Se deixo o ajuste maior para o fim, significa que o ajuste menor agora terá um efeito maior sobre o PIB. Logo o ajuste no fim será menor. Mas significaria complicar a mensagem a ser passada ao jornalismo-sela – o que se deixa cavalgar.

Minueto ou Scherzo

Aí resolve botar um pouco de números para a discussão ficar menos vaga e o minueto permitir mais pessoas entrarem na dança. E descobre-se que todo o escarcéu (o desconforto) foi provocado porque o contingenciamento fiscal para 2024 foi afrouxado para R$ 1,7 bilhão, contra uma expectativa de US$ 5 a US$ 10 bilhões do mercado.

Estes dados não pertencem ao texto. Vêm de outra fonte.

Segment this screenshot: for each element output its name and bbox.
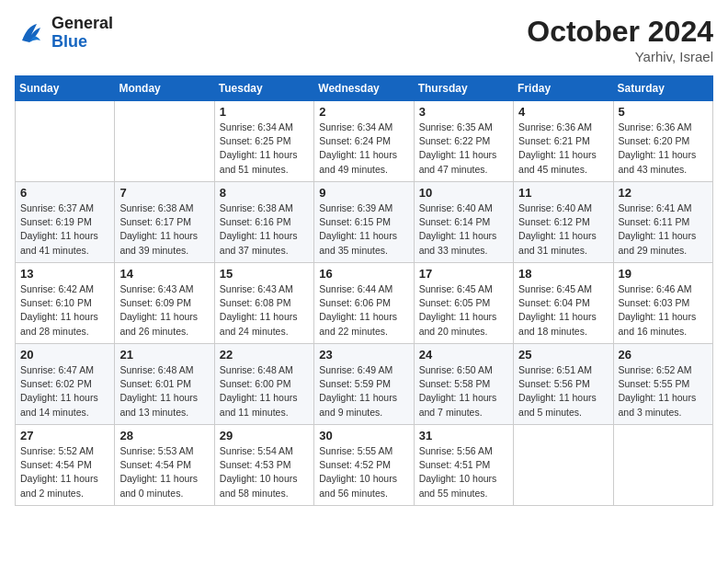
day-detail: Sunrise: 6:34 AM Sunset: 6:24 PM Dayligh… (319, 121, 408, 177)
month-title: October 2024 (527, 15, 713, 49)
day-detail: Sunrise: 6:37 AM Sunset: 6:19 PM Dayligh… (20, 201, 109, 258)
calendar-cell (16, 101, 115, 182)
calendar-cell: 7Sunrise: 6:38 AM Sunset: 6:17 PM Daylig… (115, 182, 214, 263)
calendar-week-row: 27Sunrise: 5:52 AM Sunset: 4:54 PM Dayli… (16, 425, 713, 506)
day-number: 8 (220, 186, 309, 200)
calendar-week-row: 1Sunrise: 6:34 AM Sunset: 6:25 PM Daylig… (16, 101, 713, 182)
day-detail: Sunrise: 6:45 AM Sunset: 6:04 PM Dayligh… (518, 282, 608, 339)
day-number: 30 (319, 429, 408, 442)
day-number: 4 (518, 105, 608, 119)
day-detail: Sunrise: 5:54 AM Sunset: 4:53 PM Dayligh… (220, 444, 309, 500)
title-block: October 2024 Yarhiv, Israel (527, 15, 713, 64)
calendar-cell: 29Sunrise: 5:54 AM Sunset: 4:53 PM Dayli… (214, 425, 313, 506)
calendar-cell: 13Sunrise: 6:42 AM Sunset: 6:10 PM Dayli… (16, 263, 115, 344)
day-number: 22 (220, 348, 309, 362)
page-header: General Blue October 2024 Yarhiv, Israel (15, 15, 713, 64)
calendar-cell: 21Sunrise: 6:48 AM Sunset: 6:01 PM Dayli… (115, 344, 214, 425)
logo-bird-icon (15, 17, 48, 50)
day-number: 18 (518, 267, 608, 281)
day-number: 24 (419, 348, 508, 362)
day-number: 17 (419, 267, 508, 281)
day-number: 1 (220, 105, 309, 119)
day-number: 16 (319, 267, 408, 281)
calendar-cell: 27Sunrise: 5:52 AM Sunset: 4:54 PM Dayli… (16, 425, 115, 506)
location-text: Yarhiv, Israel (527, 49, 713, 64)
day-detail: Sunrise: 6:40 AM Sunset: 6:12 PM Dayligh… (518, 201, 608, 258)
day-number: 11 (518, 186, 608, 200)
day-number: 21 (119, 348, 209, 362)
day-header-tuesday: Tuesday (214, 76, 313, 101)
calendar-cell: 22Sunrise: 6:48 AM Sunset: 6:00 PM Dayli… (214, 344, 313, 425)
day-number: 31 (419, 429, 508, 442)
calendar-cell: 18Sunrise: 6:45 AM Sunset: 6:04 PM Dayli… (514, 263, 613, 344)
day-number: 23 (319, 348, 408, 362)
day-detail: Sunrise: 6:52 AM Sunset: 5:55 PM Dayligh… (619, 363, 708, 419)
day-header-wednesday: Wednesday (314, 76, 414, 101)
logo: General Blue (15, 15, 113, 52)
calendar-week-row: 20Sunrise: 6:47 AM Sunset: 6:02 PM Dayli… (16, 344, 713, 425)
day-detail: Sunrise: 6:46 AM Sunset: 6:03 PM Dayligh… (619, 282, 708, 339)
calendar-cell (115, 101, 214, 182)
day-number: 13 (20, 267, 109, 281)
calendar-cell: 2Sunrise: 6:34 AM Sunset: 6:24 PM Daylig… (314, 101, 414, 182)
day-number: 19 (619, 267, 708, 281)
day-detail: Sunrise: 6:34 AM Sunset: 6:25 PM Dayligh… (220, 121, 309, 177)
calendar-cell: 24Sunrise: 6:50 AM Sunset: 5:58 PM Dayli… (414, 344, 513, 425)
calendar-cell: 25Sunrise: 6:51 AM Sunset: 5:56 PM Dayli… (514, 344, 613, 425)
day-detail: Sunrise: 5:53 AM Sunset: 4:54 PM Dayligh… (119, 444, 209, 500)
calendar-cell: 3Sunrise: 6:35 AM Sunset: 6:22 PM Daylig… (414, 101, 513, 182)
logo-blue-text: Blue (51, 33, 113, 52)
calendar-cell: 12Sunrise: 6:41 AM Sunset: 6:11 PM Dayli… (613, 182, 712, 263)
day-number: 9 (319, 186, 408, 200)
day-detail: Sunrise: 6:44 AM Sunset: 6:06 PM Dayligh… (319, 282, 408, 339)
calendar-cell: 14Sunrise: 6:43 AM Sunset: 6:09 PM Dayli… (115, 263, 214, 344)
calendar-week-row: 13Sunrise: 6:42 AM Sunset: 6:10 PM Dayli… (16, 263, 713, 344)
day-detail: Sunrise: 6:36 AM Sunset: 6:20 PM Dayligh… (619, 121, 708, 177)
day-detail: Sunrise: 6:43 AM Sunset: 6:08 PM Dayligh… (220, 282, 309, 339)
day-detail: Sunrise: 6:40 AM Sunset: 6:14 PM Dayligh… (419, 201, 508, 258)
day-header-saturday: Saturday (613, 76, 712, 101)
day-number: 3 (419, 105, 508, 119)
calendar-cell: 4Sunrise: 6:36 AM Sunset: 6:21 PM Daylig… (514, 101, 613, 182)
calendar-cell: 26Sunrise: 6:52 AM Sunset: 5:55 PM Dayli… (613, 344, 712, 425)
day-header-row: SundayMondayTuesdayWednesdayThursdayFrid… (16, 76, 713, 101)
day-detail: Sunrise: 6:39 AM Sunset: 6:15 PM Dayligh… (319, 201, 408, 258)
logo-general-text: General (51, 15, 113, 33)
calendar-cell: 20Sunrise: 6:47 AM Sunset: 6:02 PM Dayli… (16, 344, 115, 425)
day-number: 20 (20, 348, 109, 362)
day-detail: Sunrise: 6:38 AM Sunset: 6:16 PM Dayligh… (220, 201, 309, 258)
day-number: 5 (619, 105, 708, 119)
calendar-cell: 28Sunrise: 5:53 AM Sunset: 4:54 PM Dayli… (115, 425, 214, 506)
calendar-cell: 5Sunrise: 6:36 AM Sunset: 6:20 PM Daylig… (613, 101, 712, 182)
calendar-body: 1Sunrise: 6:34 AM Sunset: 6:25 PM Daylig… (16, 101, 713, 506)
day-detail: Sunrise: 6:38 AM Sunset: 6:17 PM Dayligh… (119, 201, 209, 258)
day-detail: Sunrise: 5:56 AM Sunset: 4:51 PM Dayligh… (419, 444, 508, 500)
day-number: 27 (20, 429, 109, 442)
day-detail: Sunrise: 6:45 AM Sunset: 6:05 PM Dayligh… (419, 282, 508, 339)
day-detail: Sunrise: 6:47 AM Sunset: 6:02 PM Dayligh… (20, 363, 109, 419)
day-number: 10 (419, 186, 508, 200)
day-header-friday: Friday (514, 76, 613, 101)
calendar-header: SundayMondayTuesdayWednesdayThursdayFrid… (16, 76, 713, 101)
calendar-cell: 8Sunrise: 6:38 AM Sunset: 6:16 PM Daylig… (214, 182, 313, 263)
day-detail: Sunrise: 6:48 AM Sunset: 6:01 PM Dayligh… (119, 363, 209, 419)
calendar-cell: 1Sunrise: 6:34 AM Sunset: 6:25 PM Daylig… (214, 101, 313, 182)
calendar-week-row: 6Sunrise: 6:37 AM Sunset: 6:19 PM Daylig… (16, 182, 713, 263)
day-detail: Sunrise: 5:55 AM Sunset: 4:52 PM Dayligh… (319, 444, 408, 500)
calendar-table: SundayMondayTuesdayWednesdayThursdayFrid… (15, 75, 713, 506)
day-detail: Sunrise: 5:52 AM Sunset: 4:54 PM Dayligh… (20, 444, 109, 500)
day-detail: Sunrise: 6:49 AM Sunset: 5:59 PM Dayligh… (319, 363, 408, 419)
calendar-cell: 30Sunrise: 5:55 AM Sunset: 4:52 PM Dayli… (314, 425, 414, 506)
calendar-cell: 9Sunrise: 6:39 AM Sunset: 6:15 PM Daylig… (314, 182, 414, 263)
calendar-cell: 6Sunrise: 6:37 AM Sunset: 6:19 PM Daylig… (16, 182, 115, 263)
calendar-cell: 10Sunrise: 6:40 AM Sunset: 6:14 PM Dayli… (414, 182, 513, 263)
day-number: 14 (119, 267, 209, 281)
day-number: 25 (518, 348, 608, 362)
day-number: 7 (119, 186, 209, 200)
day-header-thursday: Thursday (414, 76, 513, 101)
calendar-cell: 15Sunrise: 6:43 AM Sunset: 6:08 PM Dayli… (214, 263, 313, 344)
calendar-cell: 23Sunrise: 6:49 AM Sunset: 5:59 PM Dayli… (314, 344, 414, 425)
calendar-cell: 17Sunrise: 6:45 AM Sunset: 6:05 PM Dayli… (414, 263, 513, 344)
logo-text-block: General Blue (51, 15, 113, 52)
day-number: 15 (220, 267, 309, 281)
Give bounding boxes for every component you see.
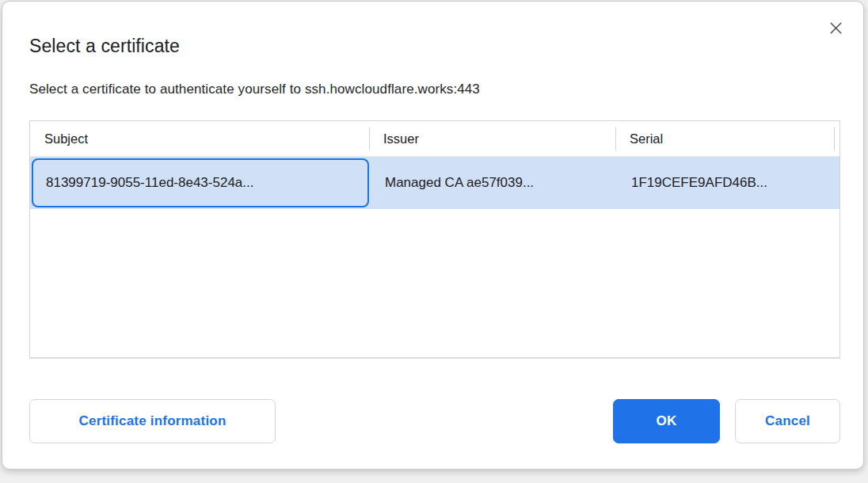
dialog-title: Select a certificate [29, 36, 180, 57]
ok-button[interactable]: OK [613, 399, 720, 443]
table-header-row: Subject Issuer Serial [30, 121, 839, 157]
certificate-information-button[interactable]: Certificate information [29, 399, 276, 443]
dialog-subtitle: Select a certificate to authenticate you… [29, 82, 480, 97]
close-icon[interactable] [825, 17, 846, 38]
close-x-glyph [827, 19, 845, 37]
column-header-issuer: Issuer [369, 121, 615, 156]
certificate-select-dialog: Select a certificate Select a certificat… [2, 1, 864, 470]
column-header-serial: Serial [615, 121, 834, 156]
cancel-button[interactable]: Cancel [735, 399, 840, 443]
cell-serial: 1F19CEFE9AFD46B... [615, 157, 839, 209]
certificate-table: Subject Issuer Serial 81399719-9055-11ed… [29, 120, 840, 359]
column-header-subject: Subject [30, 121, 369, 156]
scrollbar-gutter-divider [834, 121, 839, 156]
cell-issuer: Managed CA ae57f039... [369, 157, 615, 209]
certificate-row[interactable]: 81399719-9055-11ed-8e43-524a... Managed … [30, 157, 839, 209]
cell-subject: 81399719-9055-11ed-8e43-524a... [30, 157, 369, 209]
dialog-footer: Certificate information OK Cancel [29, 399, 840, 443]
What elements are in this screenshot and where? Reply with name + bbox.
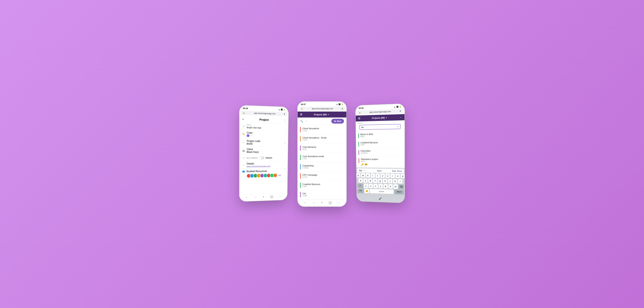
more-icon-2[interactable]: ⋮ (305, 120, 307, 123)
project-name-2: Cloud Sensations - Email (302, 137, 326, 139)
key-l[interactable]: l (398, 179, 402, 184)
key-y[interactable]: y (380, 173, 385, 178)
key-u[interactable]: u (386, 174, 390, 178)
list-item[interactable]: Crawford Barracus CB67 (298, 181, 346, 190)
key-b[interactable]: b (384, 184, 388, 189)
add-nav[interactable]: + (263, 195, 264, 198)
key-f[interactable]: f (373, 179, 377, 183)
key-s[interactable]: s (363, 178, 368, 183)
mic-icon[interactable]: 🎤 (378, 197, 382, 200)
billable-toggle[interactable] (259, 156, 264, 159)
key-g[interactable]: g (378, 179, 382, 183)
dollar-icon: $ (242, 157, 245, 159)
key-d[interactable]: d (368, 178, 372, 183)
return-key[interactable]: return (394, 190, 404, 194)
key-e[interactable]: e (366, 173, 370, 178)
list-item[interactable]: Cool Sensations email CS67 (298, 153, 346, 162)
name-label: Name (247, 124, 261, 126)
forward-nav[interactable]: → (254, 196, 257, 199)
share-icon-1[interactable]: ⬆ (284, 113, 285, 115)
add-nav-2[interactable]: + (321, 201, 322, 204)
more-nav-2[interactable]: ⋯ (338, 201, 340, 204)
new-button[interactable]: ⊕ New (331, 119, 344, 124)
key-h[interactable]: h (383, 179, 387, 183)
key-x[interactable]: x (369, 184, 373, 188)
shift-key[interactable]: ⇧ (357, 184, 363, 188)
more-button[interactable]: ⋮ (284, 119, 286, 122)
key-q[interactable]: q (356, 173, 360, 178)
key-n[interactable]: n (388, 184, 392, 189)
key-w[interactable]: w (361, 173, 365, 178)
phones-container: 16:18 ▲ ⬛ 🔋 🔒 app.resourceguruapp.com ⬆ … (240, 102, 404, 207)
close-button[interactable]: ✕ (242, 118, 244, 121)
key-p[interactable]: p (400, 174, 404, 178)
share-icon-3[interactable]: ⬆ (400, 110, 401, 112)
back-arrow-3[interactable]: ← (400, 116, 402, 119)
key-123[interactable]: 123 (357, 189, 364, 193)
browser-bar-3[interactable]: 🔒 app.resourceguruapp.com ⬆ (357, 109, 403, 115)
search-input[interactable]: Ba (361, 125, 396, 128)
suggestion-done[interactable]: Done (397, 170, 402, 172)
tabs-nav[interactable]: ⬜ (270, 195, 273, 198)
hamburger-icon-2[interactable]: ☰ (300, 113, 302, 116)
result-item-4[interactable]: Sebastian's project SP7A 🔑 💳 (356, 157, 405, 168)
key-m[interactable]: m (393, 184, 398, 189)
key-r[interactable]: r (371, 173, 375, 178)
back-nav[interactable]: ← (246, 196, 248, 199)
hash-icon: # (242, 141, 245, 144)
key-j[interactable]: j (388, 179, 392, 184)
status-icons-1: ▲ ⬛ 🔋 (278, 108, 286, 111)
key-c[interactable]: c (374, 184, 378, 188)
project-info-7: Crawford Barracus CB67 (302, 183, 320, 188)
browser-bar-1[interactable]: 🔒 app.resourceguruapp.com ⬆ (241, 111, 287, 116)
emoji-key[interactable]: 😊 (364, 189, 369, 193)
status-bar-2: 16:37 ▲ ⬛ 🔋 (298, 102, 346, 106)
result-item-3[interactable]: Fiona BAU SUPER1 (356, 148, 405, 157)
result-item-1[interactable]: Bacon is Best BB62 (356, 131, 404, 140)
share-icon-2[interactable]: ⬆ (342, 108, 343, 110)
forward-nav-2[interactable]: → (312, 201, 315, 204)
chevron-icon-2[interactable]: ▼ (328, 114, 329, 115)
browser-bar-2[interactable]: 🔒 app.resourceguruapp.com ⬆ (299, 107, 345, 111)
result-color-1 (358, 133, 359, 138)
key-z[interactable]: z (364, 184, 368, 188)
chevron-icon-3[interactable]: ▼ (386, 117, 387, 119)
billable-label: Billable (266, 157, 272, 159)
key-v[interactable]: v (378, 184, 383, 189)
key-a[interactable]: a (358, 178, 363, 183)
color-row[interactable]: ▼ (247, 134, 253, 137)
details-link[interactable]: www.resourceguruapp.com (246, 165, 270, 167)
result-info-2: Crawford Barracus CB67 (360, 141, 378, 146)
result-item-2[interactable]: Crawford Barracus CB67 (356, 139, 404, 148)
key-k[interactable]: k (393, 179, 397, 184)
key-i[interactable]: i (390, 174, 395, 178)
project-info-4: Cool Sensations email CS67 (302, 155, 324, 160)
back-nav-2[interactable]: ← (304, 201, 306, 204)
details-label: Details (246, 162, 270, 165)
result-color-2 (358, 142, 359, 147)
list-item[interactable]: Cola Moments EE31 (298, 144, 346, 153)
key-o[interactable]: o (396, 174, 400, 178)
mic-bar: 🎤 (357, 195, 404, 203)
list-item[interactable]: Copywriting CW136 (298, 162, 346, 171)
list-item[interactable]: CPC Campaign CPO7 (298, 171, 346, 181)
list-item[interactable]: Cloud Sensations - Email CS42 (298, 134, 346, 144)
project-code-7: CB67 (302, 185, 320, 188)
expand-icon[interactable]: ∨ (284, 142, 286, 144)
color-bar-6 (300, 173, 301, 179)
search-icon-2[interactable]: 🔍 (300, 120, 303, 123)
list-item[interactable]: Ctrl CX96 (298, 190, 346, 199)
booked-field-row: 👥 Booked Resources +13 (240, 168, 288, 179)
key-t[interactable]: t (376, 173, 380, 178)
hamburger-icon-3[interactable]: ☰ (358, 117, 360, 120)
more-nav[interactable]: ⋯ (279, 195, 282, 198)
lock-icon-2: 🔒 (301, 108, 303, 109)
tabs-nav-2[interactable]: ⬜ (328, 201, 332, 204)
clear-icon[interactable]: ✕ (397, 125, 399, 128)
space-key[interactable]: space (370, 189, 393, 194)
list-item[interactable]: Cloud Sensations CS32 (298, 125, 346, 134)
suggestion-back: Back (377, 170, 382, 172)
non-billable-label: Non-billable (246, 157, 258, 159)
search-input-bar[interactable]: Ba ✕ (359, 124, 401, 130)
backspace-key[interactable]: ⌫ (398, 184, 404, 189)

Como o mercado ficou frustrado, para melhorar seu ânimo o Copom aumentou a Selic em 0,25 ponto a Selic. Esse 0,25 ponto representa um aumento de R$ 9,5 bilhões na dívida pública. Mas o aumento vai para o bolso da Faria Lima, aumentando a dívida pública mas reduzindo o desconforto

Ou seja, para punir um afrouxamento de R$ 1,7 bilhão nos gatos públicos, aumenta-se a dívida pública em R$ 9,5 bilhões. Por enquanto, se não vierem mais aumentos.

É o chamado princípio de Sísifo – o gigante condenado eternamente a empurrar uma pedra em uma montanha para a pedra cair e ele iniciar novamente seu trabalho.

Aí, esse país de patos ouve a trombeta de Josué: se a relação dívida/PIB aumentou, tem que aumentar os juros.

Depois de desenhar o Brasil liquidado, a reportagem coloca alguns contrapontos otimistas, para evitar que ocorra um suicídio coletivo de leitores.

Daí o grande pensadora Andrea Damico, CEO da Buydebrazil, sentencia: “Tem alguns pontos mais construtivos, mas, no geral, liquidamente, a surpresa foi um pouco pior”. De véspera de fim de mundo chegou-se a um quadro em que os pontos negativos foram apenas um pouco pior do que os otimistas,

Contenção orçamentária – A contenção orçamentária total (bloqueio e contingenciamento) caiu de R$ 15 bilhões anunciados em julho para R$ 13,3 bilhões agora. O fiscal aumentou as contas em U$ 1,7 bilhão. 0,25% de aumento da Selic pressionou a dívida em US$ 9,5 bilhão.

No entanto, com a sensibilidade de um general israelense, a economista Debora Nogueira, da Tenax Capital, mostra as virtudes do bombardeio para contar a guerra: “Reverter o contingenciamento em um momento em que as despesas ainda não estão devidamente ajustadas e a economia se mostra forte, enquanto o ciclo de ajuste de juros está apenas começando, revela uma baixa sensibilidade do planejador diante de uma economia desequilibrada. O fiscal continua expansionista, enquanto a política monetária tenta contrair”.

Itali França, do Santander, explicando que, apesar de todas as 7 pragas do Egito da Faria Lima, o tal do mundo não vai se acabar:

“No geral, foi uma surpresa negativa no resultado [do relatório bimestral de setembro]. Embora ainda vejamos uma chance considerável de atingir a meta neste ano, temos mais despesas não sujeitas ao limite de gastos, menor espaço para surpresas negativas e dependência de receitas extraordinárias”.

Ou seja, vê uma chance considerável de atingir a meta este ano. Entenderam alguma coisa? Nem os jornalistas-papagaios. O que vale é o tom de fim de mundo.